É deveras estranho que um partido que está confortavelmente no poder, a oito meses de umas eleições legislativas que deverá ganhar confortavelmente, não seja capaz de se reinventar, de ousar e de surpreender. Pior: que não tenha uma base de recrutamento que vá além do aparelho partidário e do círculo social do seu líder. Este é mais um indício que vêm aí tempos difíceis. Com a economia a desacelerar claramente, como poderá um primeiro-ministro que perdeu quatro anos sem mudar nada estrutural enfrentar tempos económicos mais difíceis? Quantos anos vamos perder até vermos o óbvio sobre este Governo?
Uma última palavra para o Conselho de Família em que se transformaram as reuniões do Conselho de Ministros. É claro que, com o PS no poder, nada disto é problemático para a maioria dos analistas políticos. É que incapacidade de contratar fora do aparelho partidário ou do círculo pessoal só se verifica, obviamente, com os incompetentes da Direita. Já o nepotismo não é uma questão de incompetência — é mesmo uma condição natural da Direita à qual a Esquerda se não é imune anda lá perto. Escrevia eu há umas semanas que a falta de pluralismo é um dos grandes problemas sociedade portuguesa — e é. Mas tenho de acrescentar os double standards (vulgo dois pesos e duas medidas) sobre as exigências divergentes que se fazem à esquerda e à direita. Imagine-se, por exemplo, que Bagão Félix (ministro da Segurança Social como Vieira da Silva) levava’ a sua filha para o Governo de Durão Barroso — ou que Teresa Leal Coelho era nomeada por Passos Coelho como ministra do seu Governo, ao mesmo tempo que o seu marido Francisco Menezes era ministro dos Negócios Estrangeiros? O que não diriam os bem pensantes da esquerda nacional? Algo que me diz que “nepotismo” era capaz de ser a acusação mais suave.
COMENTÁRIOS
Ze Europa: Perfeito Excelente análise, parabéns ao autor
Carlos Quartel: O PS. a sua direcção, a sua militância, são quem melhor representa a sociedade portuguesa, são mesmo a emanação do cidadão médio.  Pouca ou ausência de ética, chico-espertismo actuante, cunhas e compadrio quanto baste, primeiro eu e os outros que esperem.

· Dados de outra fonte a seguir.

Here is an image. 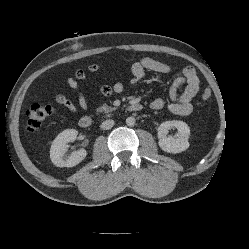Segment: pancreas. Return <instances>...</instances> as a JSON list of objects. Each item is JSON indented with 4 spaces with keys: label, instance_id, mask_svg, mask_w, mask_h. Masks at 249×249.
I'll list each match as a JSON object with an SVG mask.
<instances>
[{
    "label": "pancreas",
    "instance_id": "cf45deb5",
    "mask_svg": "<svg viewBox=\"0 0 249 249\" xmlns=\"http://www.w3.org/2000/svg\"><path fill=\"white\" fill-rule=\"evenodd\" d=\"M115 109H116L115 107H111V106H108L107 104H103V106L98 108L97 111L104 112V113H109V112L114 111Z\"/></svg>",
    "mask_w": 249,
    "mask_h": 249
}]
</instances>
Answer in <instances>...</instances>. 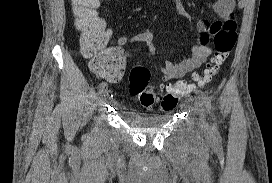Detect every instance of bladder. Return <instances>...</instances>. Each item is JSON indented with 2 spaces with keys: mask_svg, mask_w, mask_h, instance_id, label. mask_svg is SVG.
I'll return each mask as SVG.
<instances>
[{
  "mask_svg": "<svg viewBox=\"0 0 272 183\" xmlns=\"http://www.w3.org/2000/svg\"><path fill=\"white\" fill-rule=\"evenodd\" d=\"M122 117L128 125L143 130L162 128L170 121L169 114L139 115L134 112H123Z\"/></svg>",
  "mask_w": 272,
  "mask_h": 183,
  "instance_id": "1",
  "label": "bladder"
}]
</instances>
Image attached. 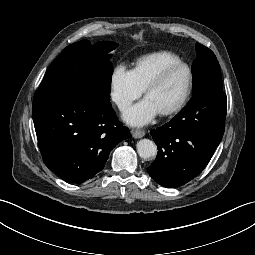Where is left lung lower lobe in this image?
I'll return each mask as SVG.
<instances>
[{"instance_id":"obj_1","label":"left lung lower lobe","mask_w":255,"mask_h":255,"mask_svg":"<svg viewBox=\"0 0 255 255\" xmlns=\"http://www.w3.org/2000/svg\"><path fill=\"white\" fill-rule=\"evenodd\" d=\"M227 99L209 89L194 97L170 122L151 130L158 154L147 168L161 186L176 188L192 180L209 163L225 128Z\"/></svg>"}]
</instances>
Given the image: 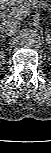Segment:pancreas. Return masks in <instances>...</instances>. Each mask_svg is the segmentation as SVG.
Masks as SVG:
<instances>
[{"instance_id":"1","label":"pancreas","mask_w":51,"mask_h":153,"mask_svg":"<svg viewBox=\"0 0 51 153\" xmlns=\"http://www.w3.org/2000/svg\"><path fill=\"white\" fill-rule=\"evenodd\" d=\"M49 4H47L43 0H28L24 4H21L17 7H14L11 12H18L20 10H27L28 13L33 9H38L40 7H48Z\"/></svg>"}]
</instances>
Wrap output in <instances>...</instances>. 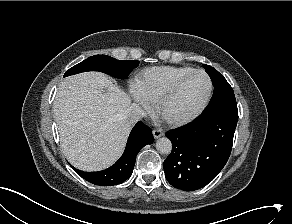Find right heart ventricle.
<instances>
[{
	"label": "right heart ventricle",
	"mask_w": 292,
	"mask_h": 224,
	"mask_svg": "<svg viewBox=\"0 0 292 224\" xmlns=\"http://www.w3.org/2000/svg\"><path fill=\"white\" fill-rule=\"evenodd\" d=\"M195 70L189 66H160L143 70L136 79V88L151 102H156L179 78Z\"/></svg>",
	"instance_id": "1"
}]
</instances>
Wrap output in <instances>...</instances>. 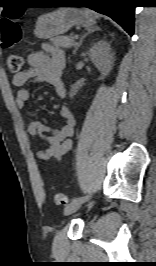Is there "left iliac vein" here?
Listing matches in <instances>:
<instances>
[{
    "mask_svg": "<svg viewBox=\"0 0 156 266\" xmlns=\"http://www.w3.org/2000/svg\"><path fill=\"white\" fill-rule=\"evenodd\" d=\"M86 201V200H85ZM83 203H77L76 201L70 202L66 207L64 208V214L69 215L74 212H76Z\"/></svg>",
    "mask_w": 156,
    "mask_h": 266,
    "instance_id": "1",
    "label": "left iliac vein"
}]
</instances>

Zero sentido do dever ou de serviço, o exercício do poder é visto como factor de promoção pessoal e os favores aos amigos vistos como coisa natural. Por isso por mais fogos  que haja, por mais comboios ou barcos no estaleiro, por mais ou menos listas de espera nos hospitais, com mais ou menos lençóis, por mais ou menos escolas e tribunais a esboroarem-se, há algo que se manem firme e imutável : As intenções de voto são sempre altas e vencedoras. Não havendo queixas sobre a legalidade das eleições, a conclusão é que é isto que os portugueses querem. Sejamos democratas ......
Assim Vamos: O PS não está ligado à corrupção por Socrates e Vara. Está no seu ADN desde o caso da Mala de Macau.